The latest climate change research....
Again, we know so little about climate that it seems we are always making new discoveries...
Although a consensus about man-made global warming has emerged, science is rarely completely settled. Climate researchers, especially climate modelers, are digesting the results of several intriguing new empirical studies. First, a study soon to appear in the Geophysical Research Letters by Stephen Schwartz, a senior atmospheric scientist at the Brookhaven National Laboratory, suggests that a doubling of carbon dioxide in the atmosphere would result in an average global temperature rise of 1.1 degrees Celsius (plus or minus 0.5 degrees Celsius). This is considerably lower than the Intergovernmental Panel on Climate Change's (IPCC) best estimate of 3 degrees Celsius. Of course, proponents of dangerous climate change are challenging Schwartz's results.

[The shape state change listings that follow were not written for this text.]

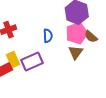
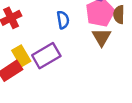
brown semicircle: (91, 37) -> (119, 15), turned 56

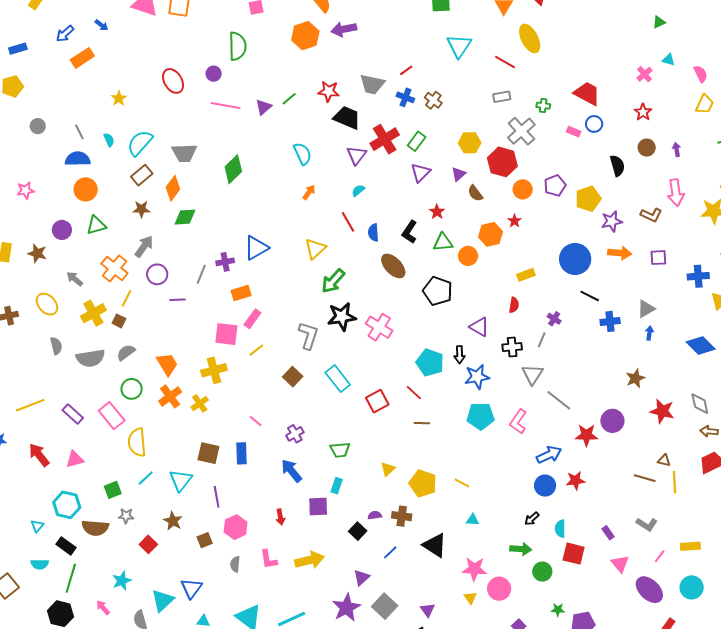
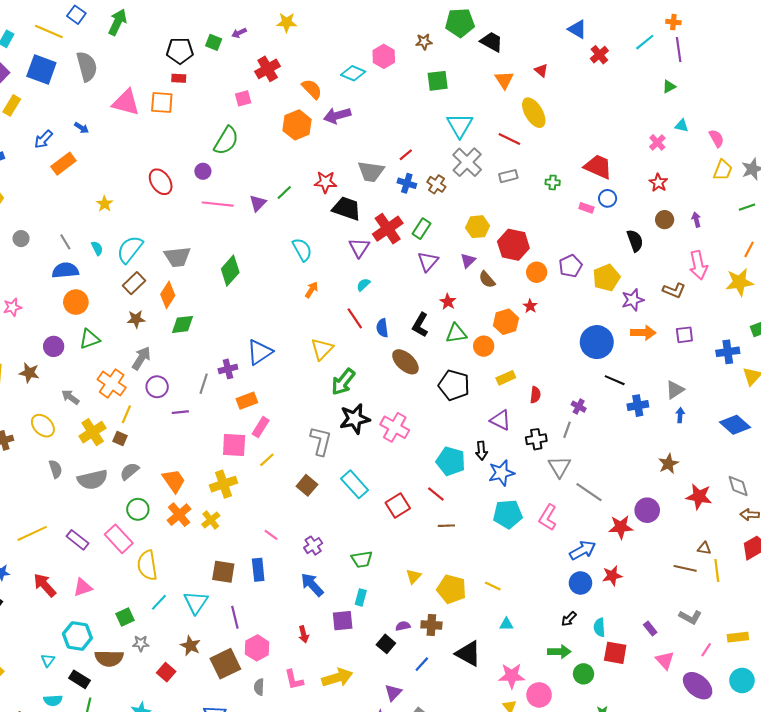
green semicircle: (237, 46) -> (226, 141), turned 36
gray cross: (521, 131) -> (467, 162), moved
yellow rectangle: (526, 275) -> (506, 378), moved
brown square: (205, 540) -> (225, 664), size x1.8

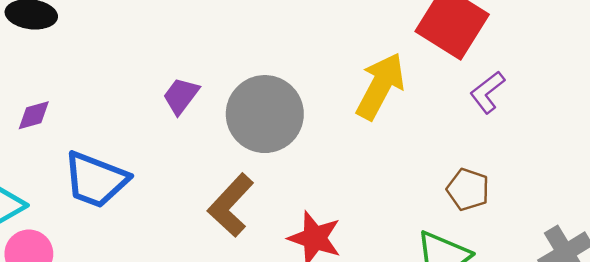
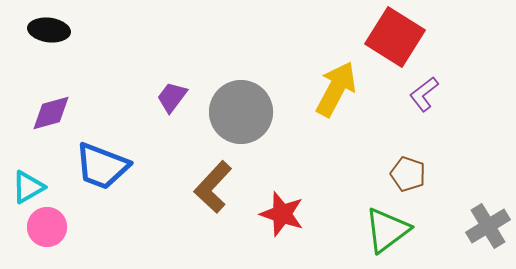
purple diamond: (34, 115) -> (51, 113), size x1.4

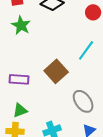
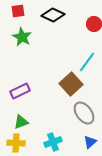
brown square: (56, 71) -> (71, 84), moved
purple rectangle: (19, 79) -> (20, 91), turned -30

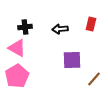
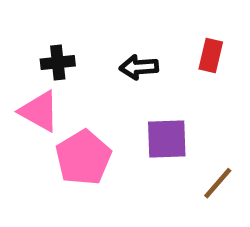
pink pentagon: (17, 76) -> (83, 158), moved

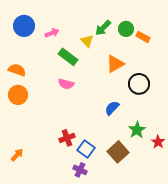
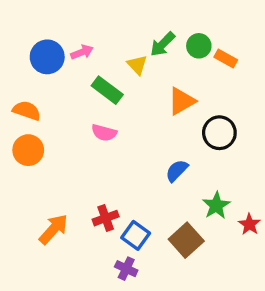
blue circle: (24, 26) -> (47, 57), moved
orange arrow: (17, 155) -> (54, 229), moved, size x1.5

Second, in August a team led by Scripps Institute for Oceanography Center for Clouds researcher Veerabhadran Ramanathan reported in the journal Nature that soot may boost global warming by 50 percent, at least on a regional basis. The study suggests that atmospheric heating caused by greenhouse gases and soot together is responsible for the melting of Himalayan glaciers over the past half century. Soot may also explain one-third or more of the Arctic warming primarily attributed to greenhouse gases, according to a study published last June in the Journal of Geophysical Research.
And third, MIT climatologist Richard Lindzen proposed in 2001 that the earth might have what he called an "adaptive infrared iris" operating over the tropical oceans. Lindzen's team suggested that they had preliminary evidence that as GHGs accumulated and boosted the temperature of the tropical oceans that a negative feedback would kick in to lower temperatures. To make a long story short, Lindzen's team believed they had found evidence that as the tropical atmosphere warms up, high-altitude ice clouds that tend to trap heat dissipated and allowed heat to escape into space. At the same time, low level rain clouds that cool temperatures by reflecting sunlight increased. Thus, the earth has a self-regulating thermostat that prevents significant temperature increases due to accumulating GHGs. Other researchers questioned Lindzen's results, arguing that they could find no evidence that tropical clouds behaved the way Lindzen hypothesized.
A study in Geophysical Research Letters published in August by researchers at the University of Alabama at Huntsville and Lawrence Livermore Laboratory using satellite data found evidence that Lindzen might be right. Tropical clouds may act in such a way as to cool down the planet.